In an email he sent to Giannulli after their meeting, the counselor assured the designer that USC had “no intention” of rescinding his younger daughter’s admission and that Heinel had confirmed she was, in fact, “truly a coxswain.”
Singer’s subversion of crew as a conduit of fraud reinforces the sport’s reputation as one that smacks of wealth and elitism, said Liz Greenberger, president of RowLA, a nonprofit that teaches rowing and other life skills to girls from low-income communities of Los Angeles.
Steeped in a tradition of regattas, of races between Oxford and Cambridge and Ivy League rivals that double as riverside pageants, rowing has been traditionally off-limits to the non-wealthy, Greenberger said.
The families of some of Greenberger’s rowers are on food stamps. For them and the RowLA staff, Greenberger said, their sport’s role in the scandal has been “tremendously frustrating.”
Last week, Greenberger said, she was driving home one of her athletes, a coxswain. Like many of the girls in RowLA, she is hoping to be recruited by a collegiate rowing program.
“She asked me, ‘Does this mean I could be competing against those girls for a spot, and not get the spot because their parents have a lot of money?’
“And I said: ‘Yes. That’s exactly what it means.’ She got it.”
Giannulli and Loughlin’s daughters were not the only ones fraudulently recruited to USC as rowers, prosecutors allege.
After Robert Zangrillo’s daughter was rejected by USC in 2017, the Miami financial executive and investor paid Singer $200,000 to have her admitted as a rowing recruit the following year, prosecutors say.
Through his attorney, Zangrillo disputed that account.
“Bob Zangrillo strongly denies the allegations,” said his attorney, Martin Weinberg. “He fully intends to vigorously contest the charges, both legally and factually. We look forward to presenting a compelling and successful defense in court.”

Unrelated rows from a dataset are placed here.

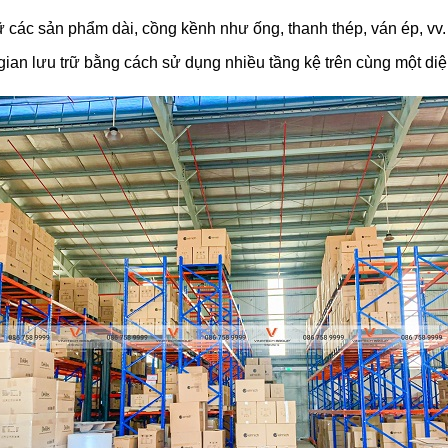
rữ các sản phẩm dài, cồng kềnh như ống, thanh thép, ván ép, vv.
gian lưu trữ bằng cách sử dụng nhiều tầng kệ trên cùng một diện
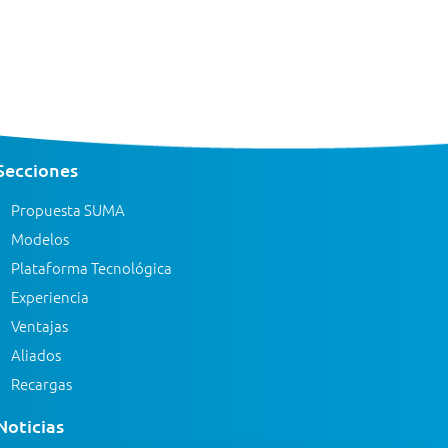
Secciones
Propuesta SUMA
Modelos
Plataforma Tecnológica
Experiencia
Ventajas
Aliados
Recargas
Noticias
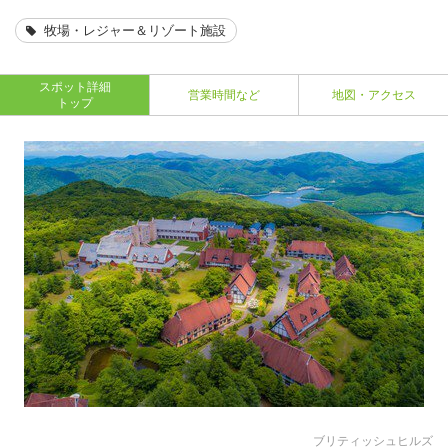
牧場・レジャー＆リゾート施設
スポット詳細
営業時間など
地図・アクセス
トップ
ブリティッシュヒルズ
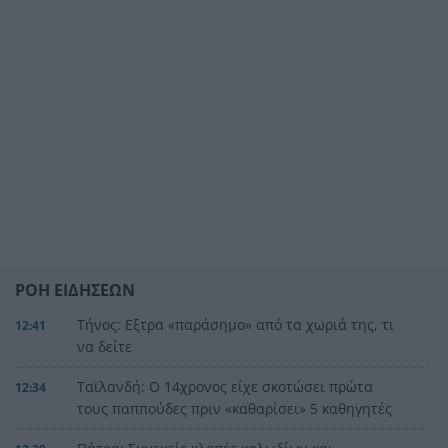
ΡΟΗ ΕΙΔΗΣΕΩΝ
Τήνος: Εξτρα «παράσημο» από τα χωριά της, τι
12:41
να δείτε
Ταϊλανδή: Ο 14χρονος είχε σκοτώσει πρώτα
12:34
τους παππούδες πριν «καθαρίσει» 5 καθηγητές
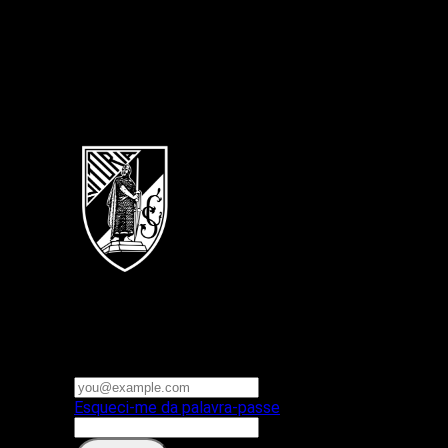
Português
Vitoria SC
E-mail ou nome de utilizador
Palavra-passe
Esqueci-me da palavra-passe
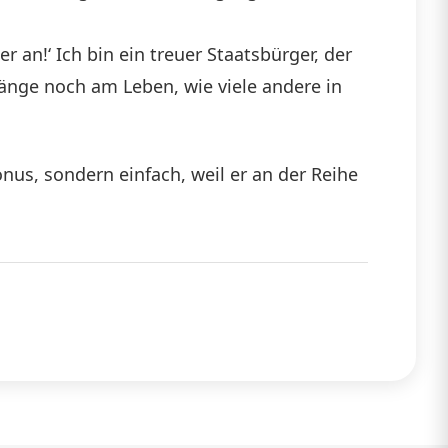
r an!‘ Ich bin ein treuer Staatsbürger, der
änge noch am Leben, wie viele andere in
nus, sondern einfach, weil er an der Reihe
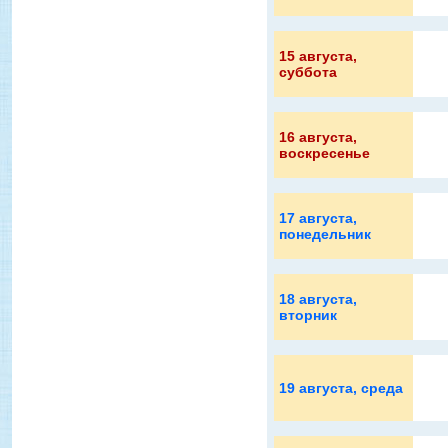
15 августа
,
суббота
16 августа
,
воскресенье
17 августа
,
понедельник
18 августа
,
вторник
19 августа
, среда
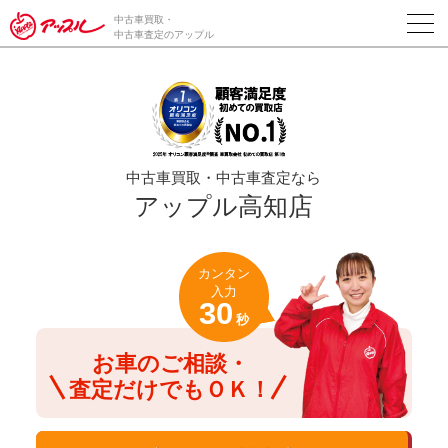
/*ABテスト_新規査定フォームの為のCVボタン*/
中古車買取・
中古車査定のアップル
中古車買取・中古車査定なら
アップル高知店
カンタン
入力
30
秒
お車のご相談・
査定だけでもＯＫ！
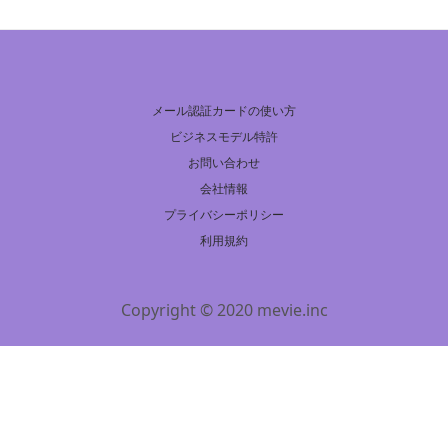
メール認証カードの使い方
ビジネスモデル特許
お問い合わせ
会社情報
プライバシーポリシー
利用規約
Copyright © 2020 mevie.inc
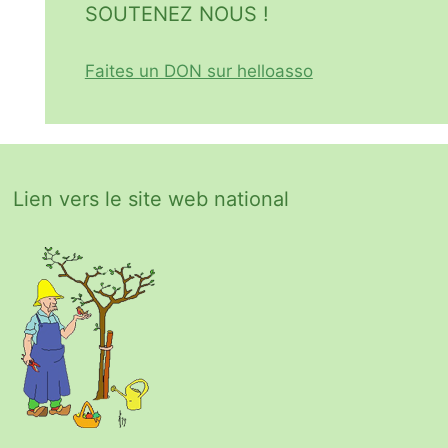
SOUTENEZ NOUS !
Faites un DON sur helloasso
Lien vers le site web national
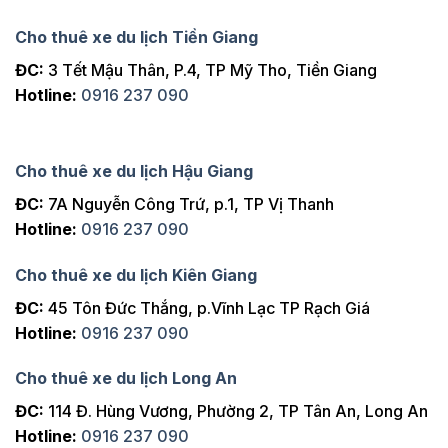
Cho thuê xe du lịch Tiền Giang
ĐC:
3 Tết Mậu Thân, P.4, TP Mỹ Tho, Tiền Giang
Hotline:
0916 237 090
Cho thuê xe du lịch Hậu Giang
ĐC:
7A Nguyễn Công Trứ, p.1, TP Vị Thanh
Hotline:
0916 237 090
Cho thuê xe du lịch Kiên Giang
ĐC:
45 Tôn Đức Thắng, p.Vĩnh Lạc TP Rạch Giá
Hotline:
0916 237 090
Cho thuê xe du lịch Long An
ĐC:
114 Đ. Hùng Vương, Phường 2, TP Tân An, Long An
Hotline:
0916 237 090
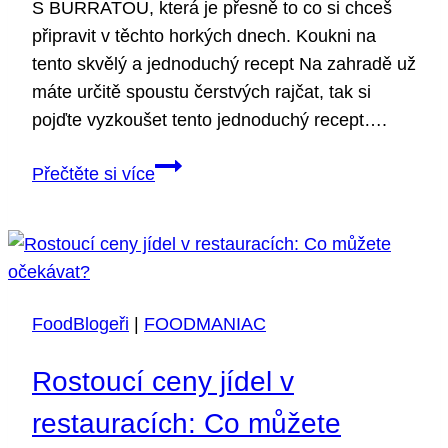
S BURRATOU, která je přesně to co si chceš
připravit v těchto horkých dnech. Koukni na
tento skvělý a jednoduchý recept Na zahradě už
máte určitě spoustu čerstvých rajčat, tak si
pojďte vyzkoušet tento jednoduchý recept….
PAN
Přečtěte si více
CON
TOMATE
S BURRATOU
FoodBlogeři
|
FOODMANIAC
Rostoucí ceny jídel v
restauracích: Co můžete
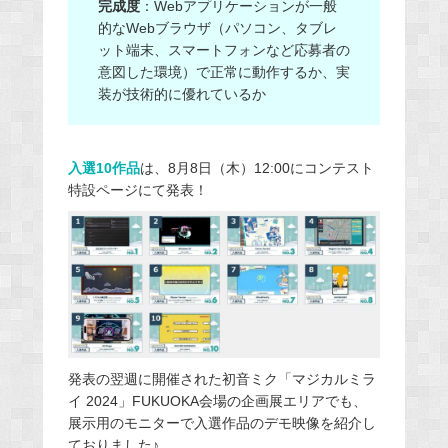
完成度
：Webアプリケーションが一般
的なWebブラウザ（パソコン、タブレ
ット端末、スマートフォンなど応募者の
意図した環境）で正常に動作するか、実
装が技術的に優れているか
入選10作品
は、8月8日（木）12:00にコンテスト
特設ページにて発表！
発表の翌週に開催された初音ミク「マジカルミラ
イ 2024」FUKUOKA会場の企画展エリアでも、
展示用のモニターで入選作品のデモ映像を紹介し
ておりました♪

On a call recorded by the FBI, Singer allegedly told Zangrillo that he’d raised the possibility of passing off his daughter as a rowing recruit with a USC crew coach, who then told told him, “You guys help us, we’ll help you.”
Josh Adam, the head coach of USC’s women’s rowing program, did not respond to requests from The Times for comment.
Bruce and Davina Isackson also paid Singer roughly $250,000 to have their younger daughter admitted to USC as a rowing recruit, prosecutors allege.